■ How to complete this task:
Pick every line with "property" from the material below.

■ Recorded data:
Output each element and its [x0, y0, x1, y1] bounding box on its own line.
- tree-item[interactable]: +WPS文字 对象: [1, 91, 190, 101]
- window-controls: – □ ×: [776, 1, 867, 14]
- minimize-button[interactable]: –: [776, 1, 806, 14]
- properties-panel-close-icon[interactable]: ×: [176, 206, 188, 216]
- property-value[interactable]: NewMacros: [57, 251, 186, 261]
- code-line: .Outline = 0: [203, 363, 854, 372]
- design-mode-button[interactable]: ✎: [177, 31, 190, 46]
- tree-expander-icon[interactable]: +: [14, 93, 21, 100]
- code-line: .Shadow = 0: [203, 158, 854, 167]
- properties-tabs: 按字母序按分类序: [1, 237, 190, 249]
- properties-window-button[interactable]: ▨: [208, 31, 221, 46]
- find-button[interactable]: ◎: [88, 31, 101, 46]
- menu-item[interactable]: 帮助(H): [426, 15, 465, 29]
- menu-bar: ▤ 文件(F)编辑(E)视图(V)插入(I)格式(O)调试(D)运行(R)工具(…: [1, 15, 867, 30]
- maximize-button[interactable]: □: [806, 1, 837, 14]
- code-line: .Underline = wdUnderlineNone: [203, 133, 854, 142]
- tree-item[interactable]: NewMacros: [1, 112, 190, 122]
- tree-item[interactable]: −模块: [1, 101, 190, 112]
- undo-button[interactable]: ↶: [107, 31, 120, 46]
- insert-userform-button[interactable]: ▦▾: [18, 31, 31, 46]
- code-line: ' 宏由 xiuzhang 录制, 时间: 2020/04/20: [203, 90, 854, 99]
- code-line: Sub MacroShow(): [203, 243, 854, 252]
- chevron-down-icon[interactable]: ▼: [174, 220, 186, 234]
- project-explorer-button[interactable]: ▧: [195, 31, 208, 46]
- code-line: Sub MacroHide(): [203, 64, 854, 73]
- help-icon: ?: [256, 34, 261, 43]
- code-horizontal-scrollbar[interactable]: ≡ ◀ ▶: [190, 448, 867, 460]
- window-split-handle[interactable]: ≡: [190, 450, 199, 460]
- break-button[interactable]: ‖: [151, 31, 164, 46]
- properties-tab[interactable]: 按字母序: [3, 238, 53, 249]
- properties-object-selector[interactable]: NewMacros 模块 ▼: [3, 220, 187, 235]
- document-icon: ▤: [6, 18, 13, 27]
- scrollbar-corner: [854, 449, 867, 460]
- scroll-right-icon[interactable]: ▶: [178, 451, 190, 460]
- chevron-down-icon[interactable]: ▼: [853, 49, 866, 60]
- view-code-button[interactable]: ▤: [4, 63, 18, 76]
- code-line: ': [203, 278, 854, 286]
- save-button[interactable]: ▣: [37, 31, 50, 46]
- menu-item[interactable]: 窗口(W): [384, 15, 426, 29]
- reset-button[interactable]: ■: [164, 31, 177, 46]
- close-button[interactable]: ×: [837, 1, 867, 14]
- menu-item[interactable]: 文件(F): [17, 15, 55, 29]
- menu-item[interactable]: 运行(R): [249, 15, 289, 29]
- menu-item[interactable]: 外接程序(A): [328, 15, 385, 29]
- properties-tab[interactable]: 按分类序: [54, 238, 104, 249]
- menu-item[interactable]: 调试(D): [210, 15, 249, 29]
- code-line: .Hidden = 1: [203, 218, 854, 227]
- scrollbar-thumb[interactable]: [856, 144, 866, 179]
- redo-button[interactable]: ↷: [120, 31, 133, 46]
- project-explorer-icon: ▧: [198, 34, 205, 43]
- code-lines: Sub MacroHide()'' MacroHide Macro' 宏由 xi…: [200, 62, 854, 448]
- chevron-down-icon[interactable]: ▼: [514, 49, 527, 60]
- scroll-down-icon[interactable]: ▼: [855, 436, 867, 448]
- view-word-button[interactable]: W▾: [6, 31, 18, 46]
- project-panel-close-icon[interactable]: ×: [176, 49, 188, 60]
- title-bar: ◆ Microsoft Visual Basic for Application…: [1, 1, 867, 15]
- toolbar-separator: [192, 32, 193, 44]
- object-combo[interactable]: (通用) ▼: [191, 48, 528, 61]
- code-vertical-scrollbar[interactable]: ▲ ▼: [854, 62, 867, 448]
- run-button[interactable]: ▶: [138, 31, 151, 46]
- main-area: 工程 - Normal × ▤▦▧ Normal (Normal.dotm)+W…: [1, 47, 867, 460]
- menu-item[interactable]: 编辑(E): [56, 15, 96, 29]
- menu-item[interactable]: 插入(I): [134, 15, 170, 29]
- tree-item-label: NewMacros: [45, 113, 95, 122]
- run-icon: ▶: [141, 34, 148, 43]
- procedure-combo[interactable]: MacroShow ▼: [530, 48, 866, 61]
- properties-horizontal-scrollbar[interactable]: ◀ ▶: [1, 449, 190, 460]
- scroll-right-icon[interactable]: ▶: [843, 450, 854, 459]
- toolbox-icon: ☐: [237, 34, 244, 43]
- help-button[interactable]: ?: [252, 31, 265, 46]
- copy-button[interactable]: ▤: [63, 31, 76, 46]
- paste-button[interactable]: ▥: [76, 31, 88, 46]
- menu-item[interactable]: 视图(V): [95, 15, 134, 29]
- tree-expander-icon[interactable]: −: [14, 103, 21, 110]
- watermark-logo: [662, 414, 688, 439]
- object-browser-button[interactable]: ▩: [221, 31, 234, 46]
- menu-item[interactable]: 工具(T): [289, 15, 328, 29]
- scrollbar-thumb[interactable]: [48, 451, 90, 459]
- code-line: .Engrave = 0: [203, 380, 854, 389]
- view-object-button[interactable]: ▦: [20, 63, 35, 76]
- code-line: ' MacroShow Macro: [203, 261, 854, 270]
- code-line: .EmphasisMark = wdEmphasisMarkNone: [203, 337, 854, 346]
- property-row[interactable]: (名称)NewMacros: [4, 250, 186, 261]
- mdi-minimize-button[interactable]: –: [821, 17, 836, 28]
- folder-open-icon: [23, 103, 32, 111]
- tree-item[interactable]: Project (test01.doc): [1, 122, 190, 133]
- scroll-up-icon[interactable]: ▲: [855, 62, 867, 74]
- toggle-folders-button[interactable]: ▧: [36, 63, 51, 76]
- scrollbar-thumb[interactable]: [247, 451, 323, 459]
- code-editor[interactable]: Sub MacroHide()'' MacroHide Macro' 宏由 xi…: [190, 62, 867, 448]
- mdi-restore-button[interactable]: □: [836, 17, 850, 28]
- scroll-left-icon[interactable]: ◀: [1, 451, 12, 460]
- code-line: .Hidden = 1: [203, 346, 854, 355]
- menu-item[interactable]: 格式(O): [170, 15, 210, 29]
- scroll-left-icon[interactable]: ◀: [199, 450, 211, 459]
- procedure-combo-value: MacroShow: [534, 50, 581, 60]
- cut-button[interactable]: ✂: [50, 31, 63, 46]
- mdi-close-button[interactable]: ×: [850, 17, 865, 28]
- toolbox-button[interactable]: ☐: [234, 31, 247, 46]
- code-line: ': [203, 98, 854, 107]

■ Exercise response:
- property-value[interactable]: NewMacros: [57, 251, 186, 261]
- property-row[interactable]: (名称)NewMacros: [4, 250, 186, 261]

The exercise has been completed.